Full-timers Mears and Danny Sullivan (the 1985 Indy winner) would qualify their Chevrolet-powered Marches in third and 16th but, to replace Ongais’s smashed machine, Penske famously dragged an exhibition car from a hotel lobby in Reading, Pennsylvania and fitted it with a Cosworth DFX. It was an unlikely pick for Unser’s fourth and last Indy win, particularly when he qualified 20th and had to take evasive action on lap one.

“Josele Garza spun in Turn 1 and almost put me in the wall!” said Unser. “That’s always the problem with starting back there, and over the years I’d tried to avoid that by qualifying at the front, among the quick and experienced guys that you can trust. Garza’s car actually touched mine, and I said to myself, ‘Man, it’s gonna be one of those days.’

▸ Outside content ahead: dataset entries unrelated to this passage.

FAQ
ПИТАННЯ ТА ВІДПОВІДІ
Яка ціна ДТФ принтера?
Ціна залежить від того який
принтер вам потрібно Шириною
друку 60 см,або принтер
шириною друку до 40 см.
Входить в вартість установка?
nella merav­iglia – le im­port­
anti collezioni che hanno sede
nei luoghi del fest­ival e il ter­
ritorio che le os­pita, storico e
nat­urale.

“So I took it easy, too easy. I let Mario Andretti lap me after about 20 laps. And that’s when I got pissed off and went after him. There’s no way I could have beaten him that day. He had us covered – had the whole field covered – but he never lapped me the rest of the race.”

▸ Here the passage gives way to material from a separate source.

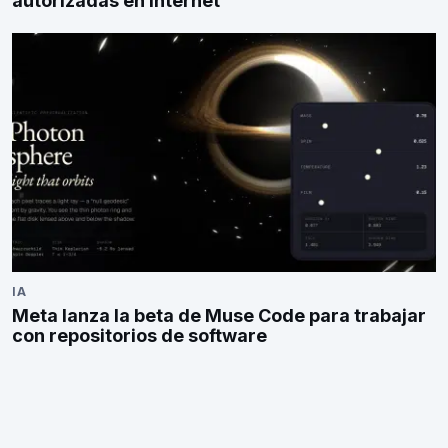
autorizadas en internet
IA
Meta lanza la beta de Muse Code para trabajar
con repositorios de software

But with just 20 laps to go, having led for 170, Andretti dropped out when his engine blew.

“That left me and Roberto Guerrero going at it for the win,” said Unser. “Roger had been on my radio since Mears had gone out, so I knew I was running good enough. Roger tells you who’s around you, what you’re doing, what others are doing – actually, he never shuts up.

“Anyway, it was very even between me and Guerrero: if I was ahead of him, I could stay ahead; if I was behind, I couldn’t pass. Then Roger made a decision to make our final pitstop early to put pressure on Guerrero, and that’s exactly how it worked. He messed up in the pits.”

For the next two years, he qualified a Penske on the front row; he also coaxed a Lola-Buick to finish third in 1992 (below), the year Al Jr. finally won the 500; and the 54-year-old even led the race a couple of times in King Racing’s Lola-Chevy in 1993. But the decision to retire altogether was swift the following year.

“I found myself standing on the pitwall watching my son qualify and suddenly realised I was too interested in how he was doing,” says ‘Big’ Al. “People who lack the ability to give 100 per cent don’t win. So I quit.”

And he did so as an Indianapolis Motor Speedway and Indycar racing legend.